Harry Reid says security of country about more than ‘bombs and bullets’

Senate Minority Leader Harry Reid on Thursday called for Republicans to abide by last year’s budget deal ahead of a vote on adding $18 billion to the Pentagon’s war chest.

“The security of our great country depends on more than bombs and bullets,” Reid said in his opening floor speech.

The Senate will vote Thursday morning on an amendment from Sen. John McCain, R-Ariz., that would add $18 billion to the overseas contingency operations account in the defense policy bill. The money would largely be spent on base defense priorities, like increasing the number of aircraft and ships to be purchased in fiscal 2017.

But Reid, D-Nev., said the Senate must stick to last year’s budget deal, which raised caps equally on defense and non-defense budgets, and “maintain parity between the Pentagon and the middle class.”

Sen. Jack Reed, D-R.I., introduced a second-order amendment that would replace McCain’s language with a plan to boost both defense and non-defense by about $18 billion each. The domestic spending would focus on Zika research, infrastructure improvements, including a grant for the water crisis in Flint, and more investment in science and research.

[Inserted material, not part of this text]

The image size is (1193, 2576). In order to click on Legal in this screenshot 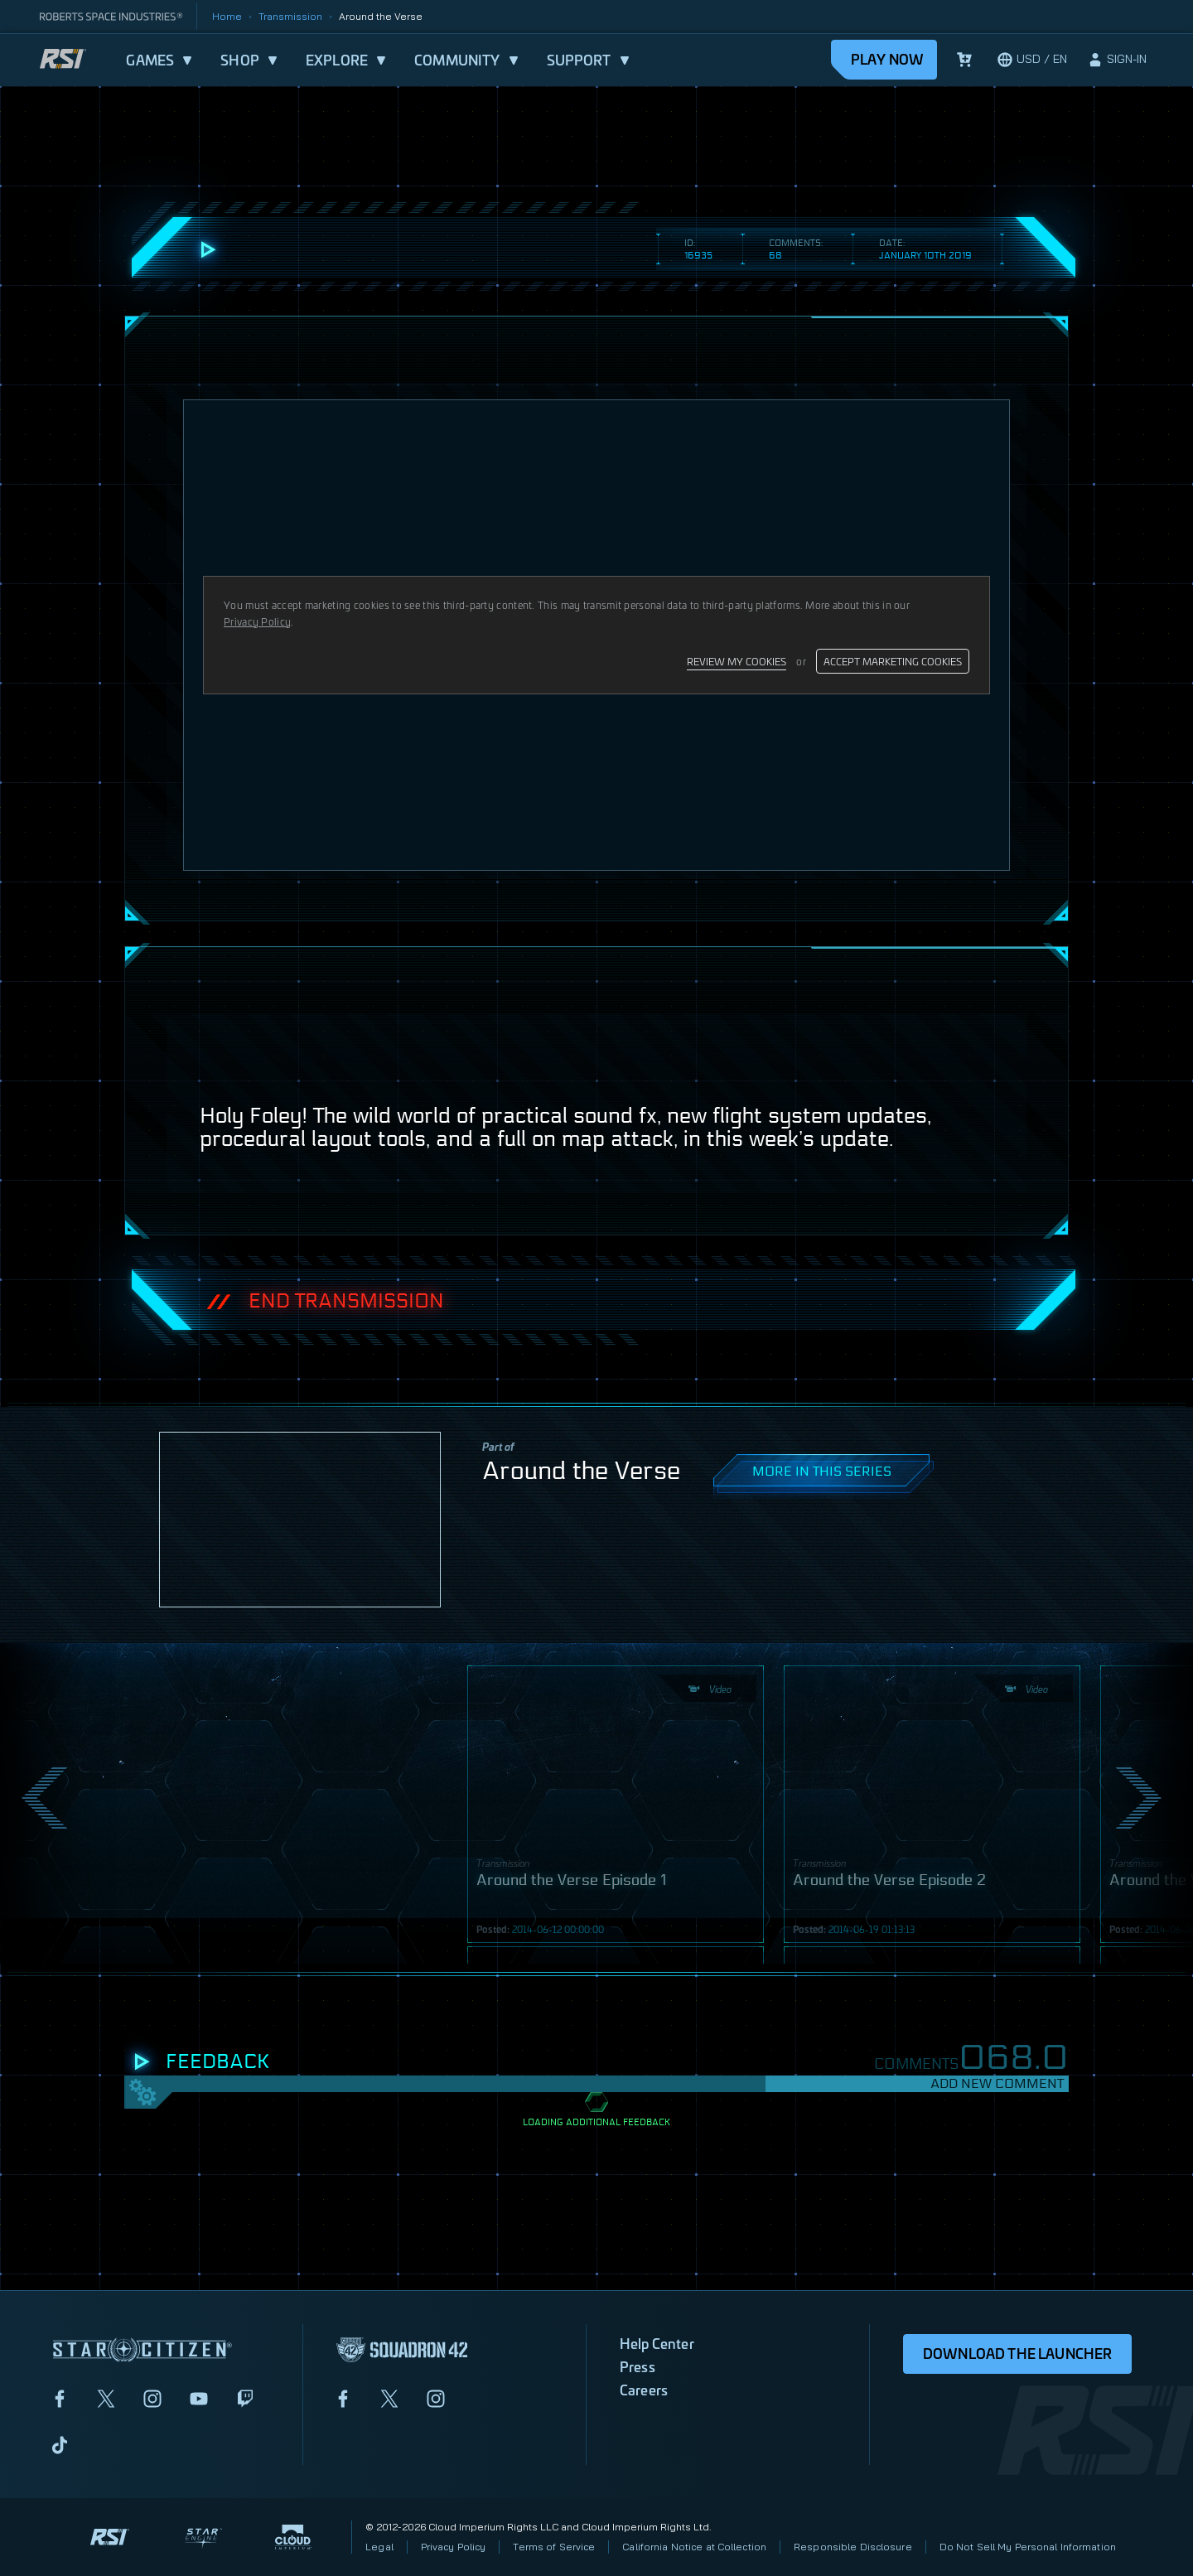 , I will do `click(379, 2546)`.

It also funds other operations that Democrats say are critical to keeping the country safe, like the FBI, Department of Homeland Security and Transportation Security Administration.

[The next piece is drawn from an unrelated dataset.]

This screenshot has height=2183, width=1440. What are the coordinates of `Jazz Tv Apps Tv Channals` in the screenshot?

Reid said that if the Senate passes McCain’s amendment, but not Reed’s, the appropriations process will grind to a halt. Majority Leader Mitch McConnell said he was planning to begin consideration of the fiscal 2017 defense spending bill next week.

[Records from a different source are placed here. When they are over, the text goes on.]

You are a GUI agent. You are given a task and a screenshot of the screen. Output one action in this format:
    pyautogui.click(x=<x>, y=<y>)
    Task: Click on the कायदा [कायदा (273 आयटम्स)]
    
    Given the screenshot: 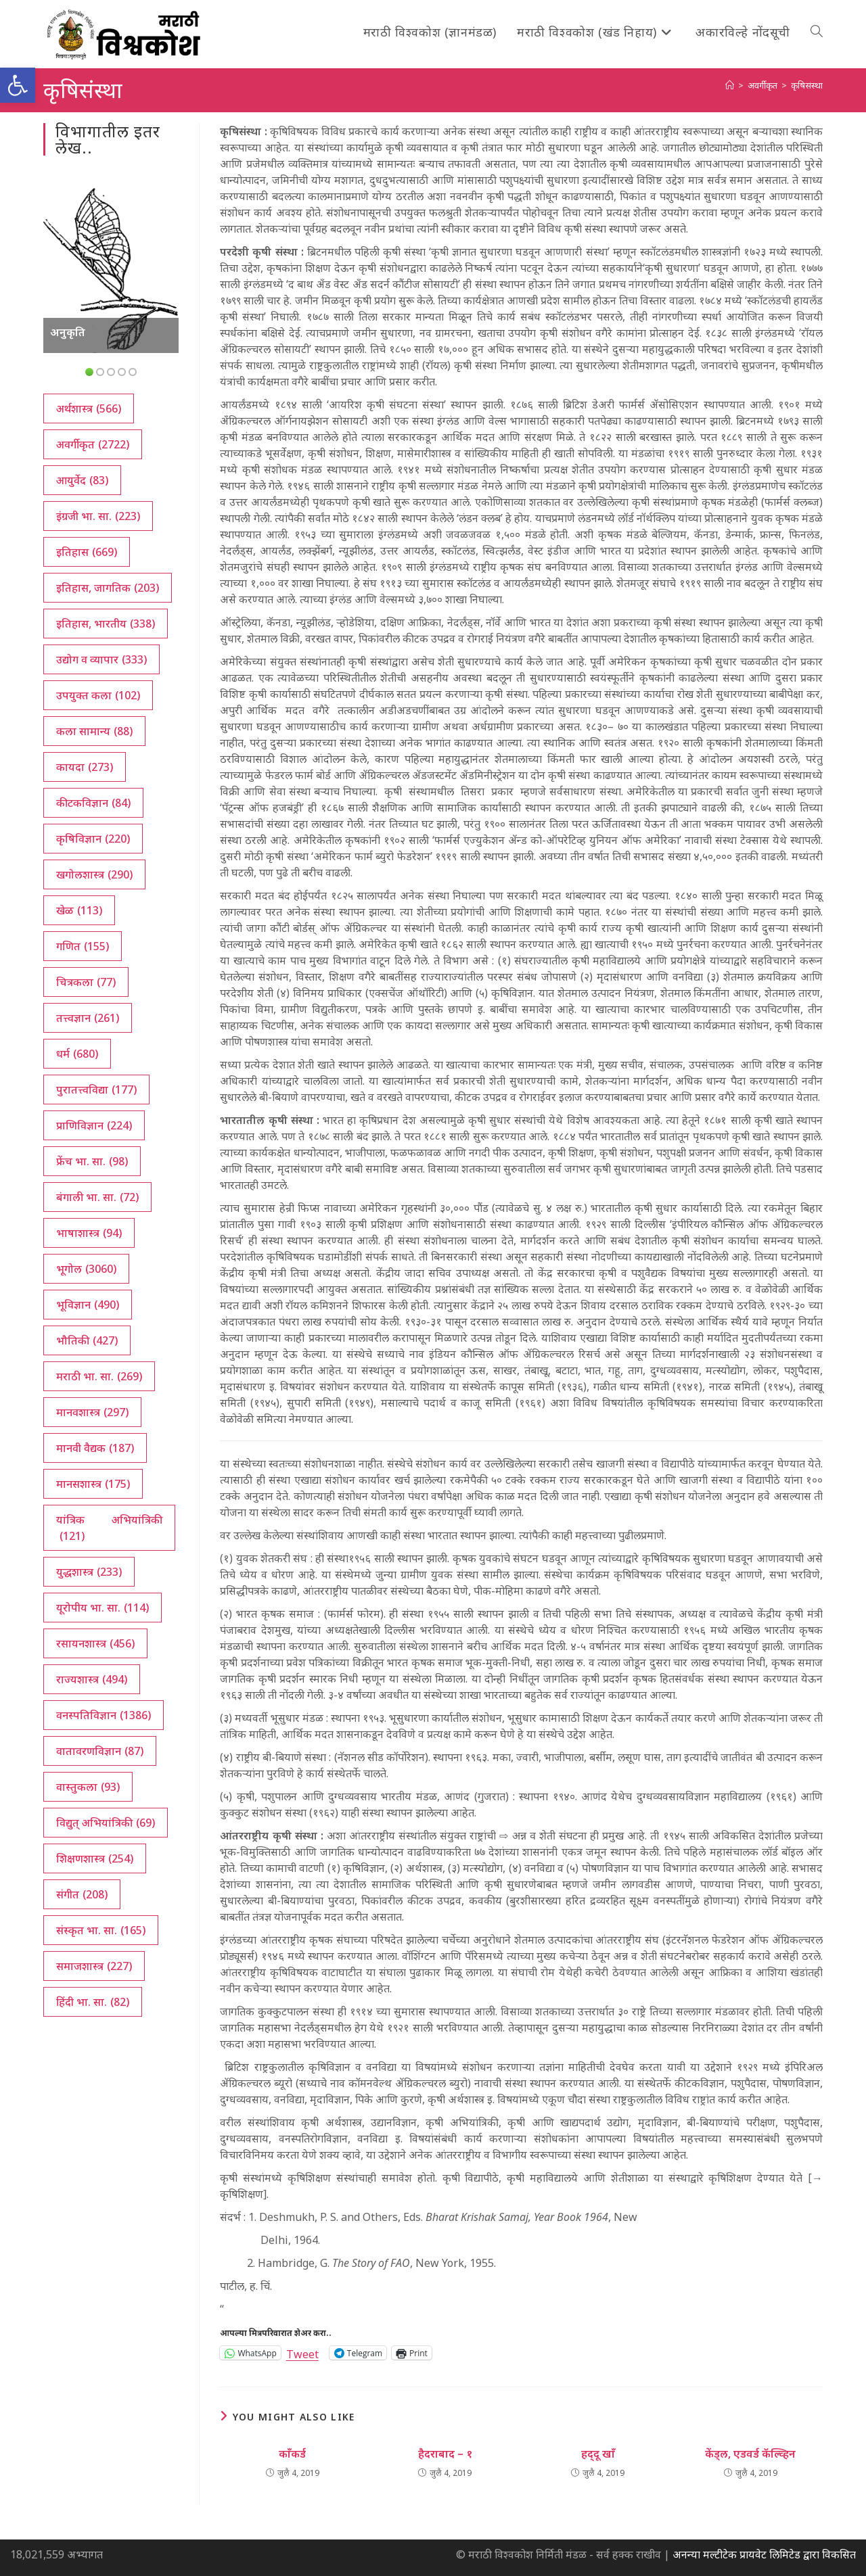 What is the action you would take?
    pyautogui.click(x=84, y=767)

Following an opening statement by McConnell in which he was critical of President Obama’s foreign policy, Reid pointed to the failures of former President George W. Bush.

“For my friend to talk about failed foreign policy takes a tremendous amount of mental gymnastics,” Reid said.

The minority leader pointed to several issues that began under Bush’s watch, including the elimination of a budget surplus after paying for two wars with a “credit card,” the continued destabilization of the Middle East, including the violence and refugee crisis today in Syria, and the war in Iraq, which “will be written about for centuries because the full impact of it is not over yet.”

Reid, who is set to retire at the end of his term, reflected on his career and said his “biggest regret was voting for the Iraq war” after being “misled.”